13.3 Waiver & Severability
No waiver of any right under these Terms shall be effective unless in writing. If any provision is found invalid or unenforceable, the remaining provisions continue in full force.
13.4 Assignment
You may not assign your rights or obligations under these Terms without CranUp’s prior written consent. CranUp may assign its rights and obligations to any affiliate or successor entity.
13.5 Notices
All notices must be in writing and delivered by email to hello@cranup.com (for notices to CranUp) or to the email address on file for you. Notices are effective on receipt.
14. Governing Law & Dispute Resolution
The governing law and dispute resolution mechanism depends on the Client’s location, as set out below. The parties agree that the law of the relevant jurisdiction applies and that disputes will be resolved as described.
14.1 United Kingdom clients
These Terms are governed by the laws of England and Wales. Any dispute shall be subject to the exclusive jurisdiction of the courts of England and Wales. CranUp and UK-based clients agree to attempt mediation before commencing legal proceedings.

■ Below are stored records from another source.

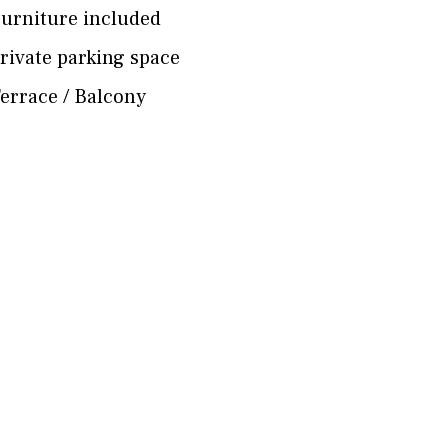
urniture included
rivate parking space
errace / Balcony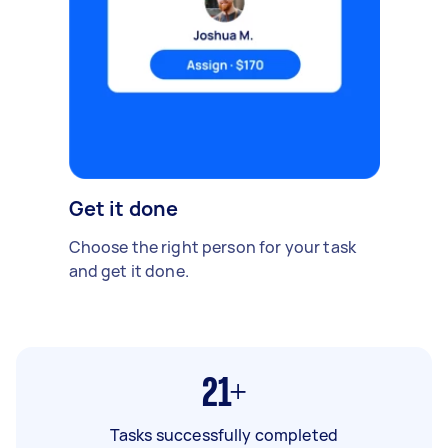
Get it done
Choose the right person for your task
and get it done.
21+
Tasks successfully completed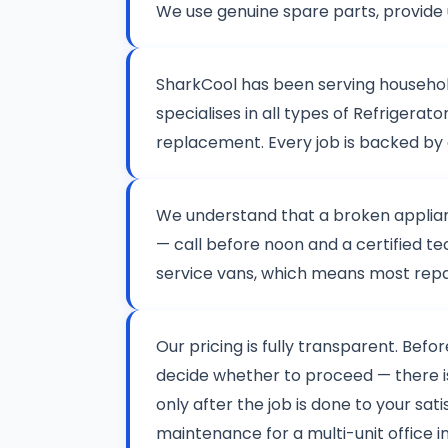
We use genuine spare parts, provide 
SharkCool has been serving househo
specialises in all types of Refriger
replacement. Every job is backed by
We understand that a broken applianc
— call before noon and a certified te
service vans, which means most repair
Our pricing is fully transparent. Befo
decide whether to proceed — there 
only after the job is done to your sat
maintenance for a multi-unit office i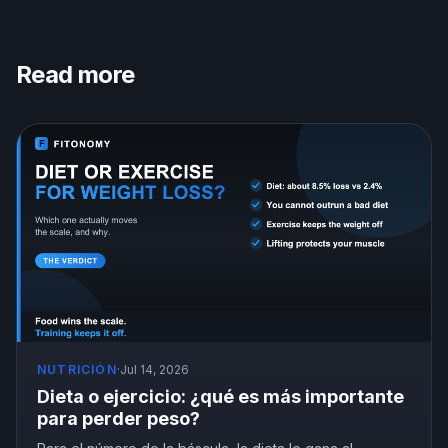
Read more
NUTRICIÓN
·
Jul 14, 2026
Dieta o ejercicio: ¿qué es más importante
para perder peso?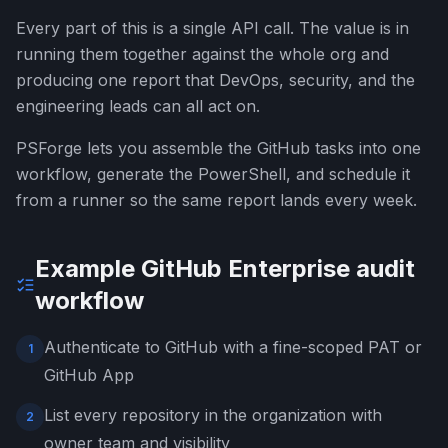
Every part of this is a single API call. The value is in
running them together against the whole org and
producing one report that DevOps, security, and the
engineering leads can all act on.
PSForge lets you assemble the GitHub tasks into one
workflow, generate the PowerShell, and schedule it
from a runner so the same report lands every week.
Example GitHub Enterprise audit
workflow
Authenticate to GitHub with a fine-scoped PAT or
1
GitHub App
List every repository in the organization with
2
owner team and visibility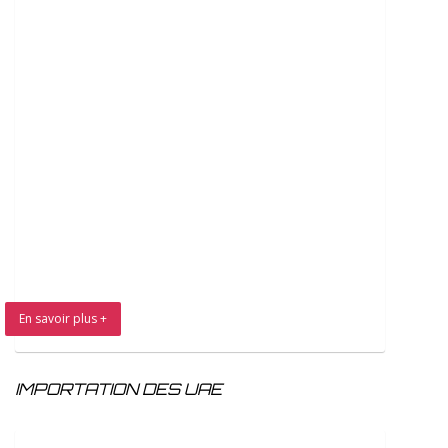
En savoir plus +
IMPORTATION DES UAE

14.2 United States clients
These Terms are governed by the laws of the State of Delaware (or such other state as specified in the SOW), without regard to conflict of law principles. Disputes shall be resolved by binding arbitration administered under the American Arbitration Association (AAA) Commercial Arbitration Rules, except that either party may seek injunctive or other equitable relief in a court of competent jurisdiction.
14.3 Indian clients
These Terms are governed by the laws of India. Disputes shall be referred to arbitration under the Arbitration and Conciliation Act 1996, with the seat of arbitration in Mumbai. The arbitration shall be conducted in English before a sole arbitrator mutually appointed by the parties.
14.4 All other jurisdictions
For clients in other jurisdictions, these Terms are governed by the laws of England and Wales, with disputes subject to the jurisdiction of the courts of England and Wales.